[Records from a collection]
===

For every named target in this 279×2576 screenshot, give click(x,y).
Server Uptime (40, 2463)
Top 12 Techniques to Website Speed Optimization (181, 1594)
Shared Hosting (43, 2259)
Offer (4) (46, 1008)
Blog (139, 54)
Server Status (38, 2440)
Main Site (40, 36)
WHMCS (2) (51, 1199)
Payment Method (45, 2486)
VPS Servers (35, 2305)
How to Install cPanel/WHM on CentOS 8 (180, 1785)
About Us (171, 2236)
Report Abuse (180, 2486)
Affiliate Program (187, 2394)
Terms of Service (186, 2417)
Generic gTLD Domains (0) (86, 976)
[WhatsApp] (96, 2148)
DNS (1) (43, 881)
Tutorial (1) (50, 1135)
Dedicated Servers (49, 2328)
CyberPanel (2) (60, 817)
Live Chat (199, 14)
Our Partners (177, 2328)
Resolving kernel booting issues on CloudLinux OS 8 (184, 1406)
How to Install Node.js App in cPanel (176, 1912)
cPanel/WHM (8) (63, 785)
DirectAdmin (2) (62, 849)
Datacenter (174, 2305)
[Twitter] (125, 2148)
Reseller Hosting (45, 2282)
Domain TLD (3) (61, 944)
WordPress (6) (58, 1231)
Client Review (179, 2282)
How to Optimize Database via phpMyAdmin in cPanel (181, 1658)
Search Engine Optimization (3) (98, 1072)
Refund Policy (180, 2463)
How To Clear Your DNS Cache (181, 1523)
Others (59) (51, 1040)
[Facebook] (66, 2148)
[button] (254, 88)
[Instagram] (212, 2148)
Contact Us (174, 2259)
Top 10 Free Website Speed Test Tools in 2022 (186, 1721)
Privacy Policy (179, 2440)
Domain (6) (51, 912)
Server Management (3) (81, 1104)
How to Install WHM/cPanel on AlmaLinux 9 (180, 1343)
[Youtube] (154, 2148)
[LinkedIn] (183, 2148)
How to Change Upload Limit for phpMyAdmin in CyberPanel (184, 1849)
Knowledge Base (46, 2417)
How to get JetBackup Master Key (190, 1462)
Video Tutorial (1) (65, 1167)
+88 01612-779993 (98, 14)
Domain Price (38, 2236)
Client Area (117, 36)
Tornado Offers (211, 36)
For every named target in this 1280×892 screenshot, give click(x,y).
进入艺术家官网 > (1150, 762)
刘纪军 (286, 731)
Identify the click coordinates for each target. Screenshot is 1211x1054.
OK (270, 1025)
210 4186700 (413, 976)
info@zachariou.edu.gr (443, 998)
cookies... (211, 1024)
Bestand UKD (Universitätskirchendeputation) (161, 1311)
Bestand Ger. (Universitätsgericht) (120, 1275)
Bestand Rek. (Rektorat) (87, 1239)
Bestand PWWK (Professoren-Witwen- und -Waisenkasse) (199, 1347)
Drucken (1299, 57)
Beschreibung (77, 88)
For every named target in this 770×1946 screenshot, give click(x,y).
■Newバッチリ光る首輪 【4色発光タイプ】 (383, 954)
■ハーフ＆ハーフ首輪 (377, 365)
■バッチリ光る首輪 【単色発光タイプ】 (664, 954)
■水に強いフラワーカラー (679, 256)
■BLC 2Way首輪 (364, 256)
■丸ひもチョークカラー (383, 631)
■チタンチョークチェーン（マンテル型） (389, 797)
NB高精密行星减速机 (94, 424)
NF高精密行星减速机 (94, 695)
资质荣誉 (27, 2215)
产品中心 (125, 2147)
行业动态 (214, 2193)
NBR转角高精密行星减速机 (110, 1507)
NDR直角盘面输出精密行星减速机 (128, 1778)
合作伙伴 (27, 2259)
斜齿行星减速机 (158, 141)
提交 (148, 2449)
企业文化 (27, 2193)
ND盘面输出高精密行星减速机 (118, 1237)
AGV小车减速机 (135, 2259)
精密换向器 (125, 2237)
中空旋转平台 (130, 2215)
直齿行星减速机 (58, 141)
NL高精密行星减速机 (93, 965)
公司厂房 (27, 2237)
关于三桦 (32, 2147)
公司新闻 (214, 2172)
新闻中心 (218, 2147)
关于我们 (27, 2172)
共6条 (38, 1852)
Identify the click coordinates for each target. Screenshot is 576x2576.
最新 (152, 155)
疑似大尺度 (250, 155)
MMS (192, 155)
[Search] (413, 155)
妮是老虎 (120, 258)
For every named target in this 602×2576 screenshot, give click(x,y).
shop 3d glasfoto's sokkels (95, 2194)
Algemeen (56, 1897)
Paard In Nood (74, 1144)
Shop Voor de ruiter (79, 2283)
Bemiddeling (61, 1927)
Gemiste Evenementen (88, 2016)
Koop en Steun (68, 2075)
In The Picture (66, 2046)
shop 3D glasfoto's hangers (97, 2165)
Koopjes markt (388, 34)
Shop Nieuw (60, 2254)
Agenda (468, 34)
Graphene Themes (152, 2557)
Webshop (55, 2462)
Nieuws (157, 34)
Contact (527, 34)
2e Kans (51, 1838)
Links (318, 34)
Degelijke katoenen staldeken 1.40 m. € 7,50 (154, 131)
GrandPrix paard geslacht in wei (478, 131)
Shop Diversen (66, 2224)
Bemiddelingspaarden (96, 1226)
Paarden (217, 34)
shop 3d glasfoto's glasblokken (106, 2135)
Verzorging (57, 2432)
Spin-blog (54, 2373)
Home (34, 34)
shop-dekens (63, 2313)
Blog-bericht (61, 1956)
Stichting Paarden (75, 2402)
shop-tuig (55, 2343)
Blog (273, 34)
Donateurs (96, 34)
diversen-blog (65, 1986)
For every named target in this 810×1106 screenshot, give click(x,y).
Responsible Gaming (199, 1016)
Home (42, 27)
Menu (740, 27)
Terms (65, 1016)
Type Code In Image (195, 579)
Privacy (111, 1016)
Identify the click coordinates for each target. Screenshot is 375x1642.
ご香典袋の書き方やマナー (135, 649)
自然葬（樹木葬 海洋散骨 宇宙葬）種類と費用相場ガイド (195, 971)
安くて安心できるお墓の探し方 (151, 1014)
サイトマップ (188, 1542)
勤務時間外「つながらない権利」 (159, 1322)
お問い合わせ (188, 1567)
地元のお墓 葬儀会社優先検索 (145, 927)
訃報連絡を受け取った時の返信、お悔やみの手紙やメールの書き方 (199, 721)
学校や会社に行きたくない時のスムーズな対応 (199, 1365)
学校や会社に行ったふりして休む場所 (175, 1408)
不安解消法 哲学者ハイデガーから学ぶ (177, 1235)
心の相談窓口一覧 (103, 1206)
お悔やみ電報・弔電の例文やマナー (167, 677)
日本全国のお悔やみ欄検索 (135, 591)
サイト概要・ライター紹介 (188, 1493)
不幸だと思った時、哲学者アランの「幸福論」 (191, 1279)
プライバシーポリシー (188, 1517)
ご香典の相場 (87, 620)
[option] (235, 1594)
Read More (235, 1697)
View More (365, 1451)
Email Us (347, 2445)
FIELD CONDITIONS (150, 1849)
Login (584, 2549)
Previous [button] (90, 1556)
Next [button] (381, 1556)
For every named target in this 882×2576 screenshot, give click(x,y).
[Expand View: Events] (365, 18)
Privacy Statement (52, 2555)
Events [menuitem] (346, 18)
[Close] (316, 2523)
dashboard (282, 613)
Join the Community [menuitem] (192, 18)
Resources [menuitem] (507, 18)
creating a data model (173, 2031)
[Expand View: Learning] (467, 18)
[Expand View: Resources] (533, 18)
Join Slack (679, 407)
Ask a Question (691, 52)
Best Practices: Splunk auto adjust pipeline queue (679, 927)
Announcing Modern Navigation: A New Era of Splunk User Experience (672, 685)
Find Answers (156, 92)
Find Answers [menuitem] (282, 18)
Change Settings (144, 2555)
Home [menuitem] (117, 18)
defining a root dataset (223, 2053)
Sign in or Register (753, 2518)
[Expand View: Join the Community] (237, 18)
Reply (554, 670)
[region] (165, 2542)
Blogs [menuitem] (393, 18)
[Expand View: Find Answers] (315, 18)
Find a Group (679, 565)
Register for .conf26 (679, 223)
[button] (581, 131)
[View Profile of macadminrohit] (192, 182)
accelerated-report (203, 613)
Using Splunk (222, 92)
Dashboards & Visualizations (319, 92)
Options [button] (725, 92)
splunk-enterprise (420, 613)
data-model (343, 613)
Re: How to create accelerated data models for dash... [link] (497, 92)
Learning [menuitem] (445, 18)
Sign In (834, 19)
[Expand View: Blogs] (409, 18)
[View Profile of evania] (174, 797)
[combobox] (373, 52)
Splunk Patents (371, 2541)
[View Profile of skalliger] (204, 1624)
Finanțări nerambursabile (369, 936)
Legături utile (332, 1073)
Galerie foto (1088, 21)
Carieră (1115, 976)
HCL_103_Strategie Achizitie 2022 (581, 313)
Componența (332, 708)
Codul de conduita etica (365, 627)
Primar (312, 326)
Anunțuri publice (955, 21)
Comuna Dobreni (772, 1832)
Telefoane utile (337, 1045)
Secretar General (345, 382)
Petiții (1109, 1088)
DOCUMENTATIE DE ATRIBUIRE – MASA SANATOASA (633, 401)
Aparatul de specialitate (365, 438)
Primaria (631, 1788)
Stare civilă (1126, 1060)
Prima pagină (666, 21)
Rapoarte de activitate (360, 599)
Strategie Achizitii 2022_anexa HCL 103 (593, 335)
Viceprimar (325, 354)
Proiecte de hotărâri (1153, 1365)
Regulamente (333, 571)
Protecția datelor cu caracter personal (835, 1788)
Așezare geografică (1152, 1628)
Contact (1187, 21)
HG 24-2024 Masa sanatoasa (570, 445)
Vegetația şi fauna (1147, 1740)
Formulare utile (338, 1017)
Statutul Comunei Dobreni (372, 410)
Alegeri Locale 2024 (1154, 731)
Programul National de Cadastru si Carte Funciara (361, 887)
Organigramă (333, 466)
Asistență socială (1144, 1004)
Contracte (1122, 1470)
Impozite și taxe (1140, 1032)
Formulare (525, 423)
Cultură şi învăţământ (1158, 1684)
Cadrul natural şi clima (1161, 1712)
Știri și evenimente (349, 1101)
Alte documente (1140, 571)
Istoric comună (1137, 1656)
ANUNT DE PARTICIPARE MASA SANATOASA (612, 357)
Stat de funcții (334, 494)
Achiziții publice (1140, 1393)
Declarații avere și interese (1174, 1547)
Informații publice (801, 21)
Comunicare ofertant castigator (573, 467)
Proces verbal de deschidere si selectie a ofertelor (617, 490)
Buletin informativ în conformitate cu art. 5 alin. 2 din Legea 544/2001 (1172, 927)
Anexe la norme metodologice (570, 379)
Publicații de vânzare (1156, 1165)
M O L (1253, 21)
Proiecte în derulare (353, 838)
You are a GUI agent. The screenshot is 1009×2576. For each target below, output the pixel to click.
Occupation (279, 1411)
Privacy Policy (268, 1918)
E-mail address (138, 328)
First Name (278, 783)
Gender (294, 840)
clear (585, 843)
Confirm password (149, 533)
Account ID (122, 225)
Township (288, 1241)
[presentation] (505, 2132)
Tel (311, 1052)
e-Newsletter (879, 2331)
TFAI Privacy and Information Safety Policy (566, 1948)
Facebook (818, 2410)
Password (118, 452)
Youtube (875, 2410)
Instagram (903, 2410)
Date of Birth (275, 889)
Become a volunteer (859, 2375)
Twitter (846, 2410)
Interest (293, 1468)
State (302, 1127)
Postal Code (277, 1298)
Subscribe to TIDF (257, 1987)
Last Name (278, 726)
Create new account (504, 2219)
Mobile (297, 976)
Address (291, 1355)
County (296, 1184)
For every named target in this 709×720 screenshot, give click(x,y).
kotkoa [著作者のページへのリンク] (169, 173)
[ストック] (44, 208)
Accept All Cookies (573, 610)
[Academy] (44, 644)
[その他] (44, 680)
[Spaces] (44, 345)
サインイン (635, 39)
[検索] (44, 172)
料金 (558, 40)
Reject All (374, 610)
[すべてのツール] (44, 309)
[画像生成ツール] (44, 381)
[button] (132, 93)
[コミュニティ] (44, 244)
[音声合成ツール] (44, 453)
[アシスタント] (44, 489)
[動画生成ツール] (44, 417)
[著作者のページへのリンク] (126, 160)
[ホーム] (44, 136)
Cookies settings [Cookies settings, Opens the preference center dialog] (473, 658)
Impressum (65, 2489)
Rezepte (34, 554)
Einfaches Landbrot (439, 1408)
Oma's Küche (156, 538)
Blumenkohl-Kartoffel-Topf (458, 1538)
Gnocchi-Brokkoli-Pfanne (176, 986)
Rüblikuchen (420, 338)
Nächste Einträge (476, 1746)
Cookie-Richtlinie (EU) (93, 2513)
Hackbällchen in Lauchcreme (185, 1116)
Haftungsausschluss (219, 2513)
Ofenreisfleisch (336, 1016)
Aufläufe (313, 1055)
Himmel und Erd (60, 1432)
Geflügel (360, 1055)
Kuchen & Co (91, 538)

===

*About this exercise*: Beginning at the top of the data, extract each line through the line containing "Reseller Hosting (45, 2282)" and return those lines exactly, with nothing added.

*Answer to this task*:
For every named target in this 279×2576 screenshot, give click(x,y).
Server Uptime (40, 2463)
Top 12 Techniques to Website Speed Optimization (181, 1594)
Shared Hosting (43, 2259)
Offer (4) (46, 1008)
Blog (139, 54)
Server Status (38, 2440)
Main Site (40, 36)
WHMCS (2) (51, 1199)
Payment Method (45, 2486)
VPS Servers (35, 2305)
How to Install cPanel/WHM on CentOS 8 (180, 1785)
About Us (171, 2236)
Report Abuse (180, 2486)
Affiliate Program (187, 2394)
Terms of Service (186, 2417)
Generic gTLD Domains (0) (86, 976)
[WhatsApp] (96, 2148)
DNS (1) (43, 881)
Tutorial (1) (50, 1135)
Dedicated Servers (49, 2328)
CyberPanel (2) (60, 817)
Live Chat (199, 14)
Our Partners (177, 2328)
Resolving kernel booting issues on CloudLinux OS 8 (184, 1406)
How to Install Node.js App in cPanel (176, 1912)
cPanel/WHM (8) (63, 785)
DirectAdmin (2) (62, 849)
Datacenter (174, 2305)
[Twitter] (125, 2148)
Reseller Hosting (45, 2282)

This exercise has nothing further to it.